We would like you to try the test but before that could you please try to TRIM the drives first?, once you do that please share the results back to us.Also, please make sure you are using the correct driver in this https://downloadcenter.intel.com/download/23929/Intel-SSD-Data-Center-Family-for-NVMe-Drivers link.Something important to mention is that the performance tools we use are Synthetic Benchmarking tools, as explained in the Intel® Solid-State Drive DC P3700 evaluation guide, and these are intended to measure the behavior of the SSD without taking into consideration other components in the system that would add "bottlenecks". Synthetic benchmarks measure raw drive I/O transfer rates.http://manuals.ts.fujitsu.com/file/12176/fujitsu_intel-ssd-dc-pcie-eg-en.pdf Here is the evaluation guide.Please let us know.NC

idata
Esteemed Contributor III

Thanks for your follow-up. I did try fstrim on a DC P3700 NVMe SSD here.

First of all, lets get the driver and firmware issue out of the way. The server runs CentOS 7.2:

[root@fs11 ~]# uname -a

Linux fs11 3.10.0-327.22.2.el7.x86_64 # 1 SMP Thu Jun 23 17:05:11 UTC 2016 x86_64 x86_64 x86_64 GNU/Linux

[root@fs11 ~]# cat /etc/redhat-release

CentOS Linux release 7.2.1511 (Core)

We also use the latest isdct:

[root@fs11 ~]# isdct version

- Version Information -

Name: Intel(R) Data Center Tool

Version: 3.0.0

Description: Interact and configure Intel SSDs.

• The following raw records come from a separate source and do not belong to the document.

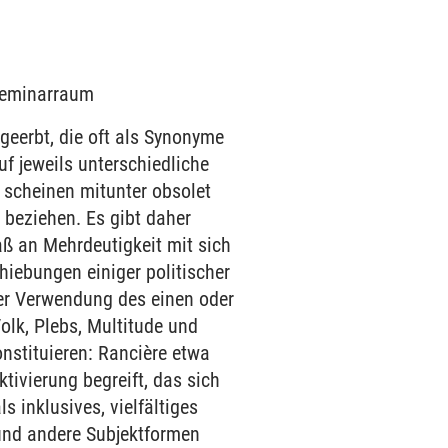
 Seminarraum
geerbt, die oft als Synonyme
uf jeweils unterschiedliche
, scheinen mitunter obsolet
 beziehen. Es gibt daher
aß an Mehrdeutigkeit mit sich
iebungen einiger politischer
der Verwendung des einen oder
olk, Plebs, Multitude und
onstituieren: Rancière etwa
tivierung begreift, das sich
s inklusives, vielfältiges
 und andere Subjektformen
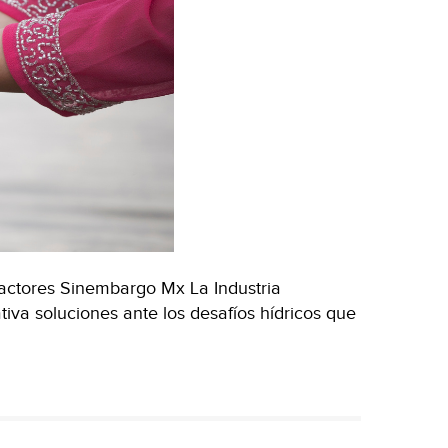
ctores Sinembargo Mx La Industria
va soluciones ante los desafíos hídricos que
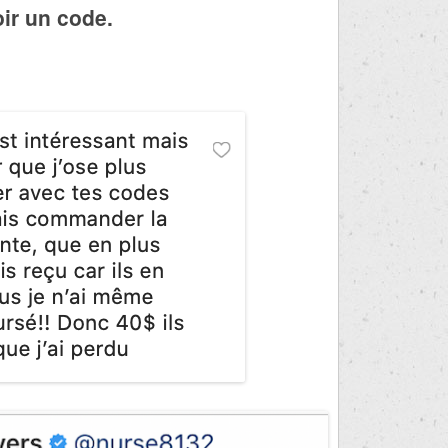
ir un code.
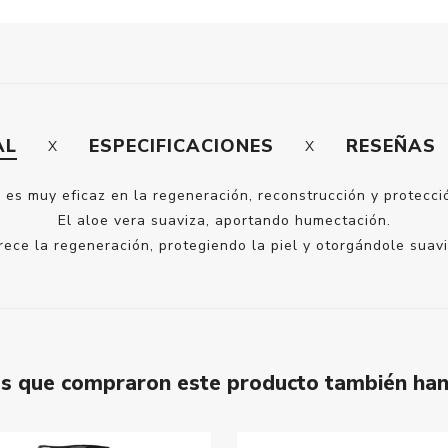
AL
ESPECIFICACIONES
RESEÑAS
 es muy eficaz en la regeneración, reconstrucción y protecció
El aloe vera suaviza, aportando humectación.
ece la regeneración, protegiendo la piel y otorgándole suavi
tes que compraron este producto también ha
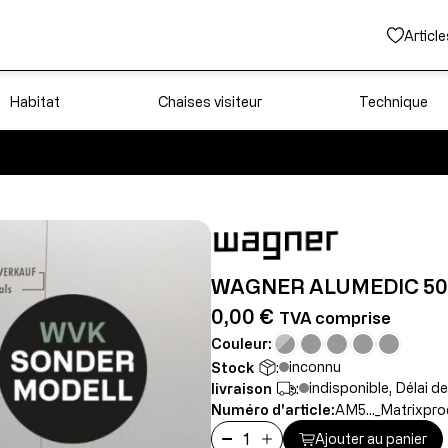
Article
Habitat
Chaises visiteur
Technique
WAGNER ALUMEDIC 50 
0,00 €
TVA comprise
Couleur:
inconnu
Stock
:
indisponible, Délai de
livraison
:
Numéro d'article:
AM5..._Matrixpro
Ajouter au panier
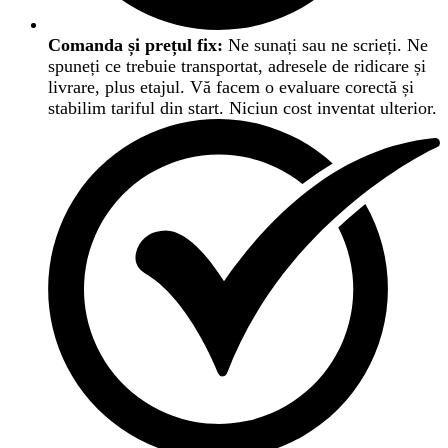
Comanda și prețul fix:
Ne sunați sau ne scrieți. Ne
spuneți ce trebuie transportat, adresele de ridicare și
livrare, plus etajul. Vă facem o evaluare corectă și
stabilim tariful din start. Niciun cost inventat ulterior.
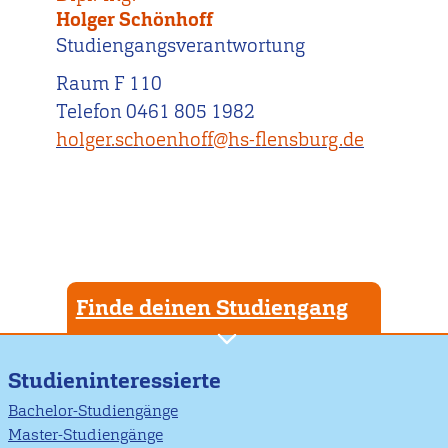
Holger Schönhoff
Studiengangsverantwortung
Raum F 110
Telefon 0461 805 1982
holger.schoenhoff@hs-flensburg.de
Finde deinen Studiengang
Studieninteressierte
Bachelor-Studiengänge
Master-Studiengänge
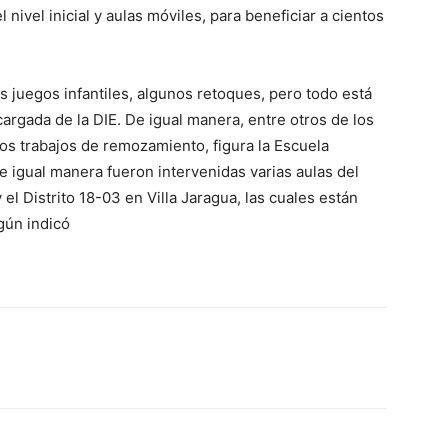
nivel inicial y aulas móviles, para beneficiar a cientos
los juegos infantiles, algunos retoques, pero todo está
cargada de la DIE. De igual manera, entre otros de los
os trabajos de remozamiento, figura la Escuela
 igual manera fueron intervenidas varias aulas del
y el Distrito 18-03 en Villa Jaragua, las cuales están
gún indicó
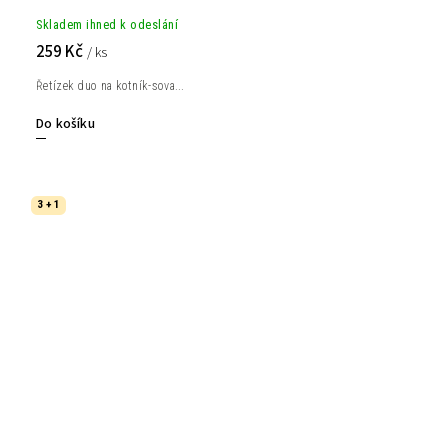
Skladem ihned k odeslání
259 Kč
/ ks
Řetízek duo na kotník-sova...
Do košíku
3 + 1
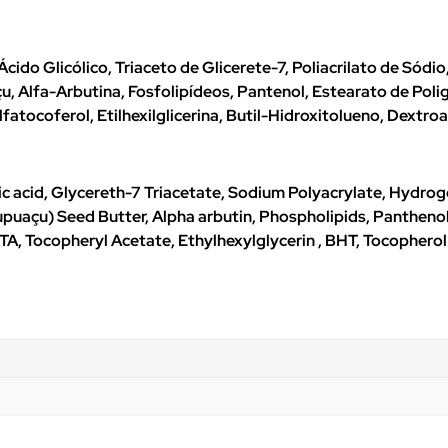
ido Glicólico, Triaceto de Glicerete-7, Poliacrilato de Sódi
 Alfa-Arbutina, Fosfolipídeos, Pantenol, Estearato de Poligl
atocoferol, Etilhexilglicerina, Butil-Hidroxitolueno, Dextroa
ic acid, Glycereth-7 Triacetate, Sodium Polyacrylate, Hydrog
çu) Seed Butter, Alpha arbutin, Phospholipids, Panthenol, 
TA, Tocopheryl Acetate, Ethylhexylglycerin , BHT, Tocopherol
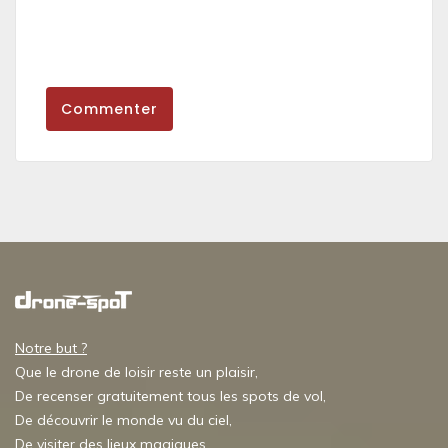
Commenter
Notre but ?
Que le drone de loisir reste un plaisir,
De recenser gratuitement tous les spots de vol,
De découvrir le monde vu du ciel,
De visiter des lieux magiques,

And, according to the tool, the drive is healthy:

[root@fs11 ~]# isdct show -intelssd 2

- Intel SSD DC P3700 Series CVFT515400401P6JGN -

Bootloader : 8B1B0131

DevicePath : /dev/nvme2n1

DeviceStatus : Healthy

Firmware : 8DV10171

FirmwareUpdateAvailable : The selected Intel SSD contains current firmware as of this tool release.

Index : 2

ModelNumber : INTEL SSDPE2MD016T4

ProductFamily : Intel SSD DC P3700 Series

SerialNumber : CVFT515400401P6JGN

While the drive had a file system (XFS), with data, I ran fstrim:

[root@fs11 ~]# fstrim -v /export/beegfs/data2

fstrim: /export/beegfs/data2: FITRIM ioctl failed: Input/output error

So, I umount the XFS, use isdct delete to remove all data, recreated the XFS, mount it again, and then ran fstrim:

Same outcome. Please see the session log below:

[root@fs11 ~]# df -h

Filesystem Size Used Avail Use% Mounted on

/dev/sda3 192G 2.4G 190G 2% /

devtmpfs 63G 0 63G 0% /dev

tmpfs 63G 0 63G 0% /dev/shm

tmpfs 63G 26M 63G 1% /run

tmpfs 63G 0 63G 0% /sys/fs/cgroup

/dev/sda1 506M 166M 340M 33% /boot

/dev/sdb 168G 73M 157G 1% /export/beegfs/meta

tmpfs 13G 0 13G 0% /run/user/99

/dev/nvme2n1 1.5T 241G 1.3T 17% /export/beegfs/data2

tmpfs 13G 0 13G 0% /run/user/0

[root@fs11 ~]# umount /export/beegfs/data2

[root@fs11 ~]# df -h

Filesystem Size Used Avail Use% Mounted on

/dev/sda3 192G 2.4G 190G 2% /

devtmpfs 63G 0 63G 0% /dev

tmpfs 63G 0 63G 0% /dev/shm

tmpfs 63G 26M 63G 1% /run

tmpfs 63G 0 63G 0% /sys/fs/cgroup

/dev/sda1 506M 166M 340M 33% /boot

/dev/sdb ...

ANaza
New Contributor II

Hello,

I can confirm that after TRIM result is still poor.

Actually, after quick looking at linux kernel code, including XFS implementation, I found that even during direct reading, page cache is still involved.

But such poor performance still looks weired.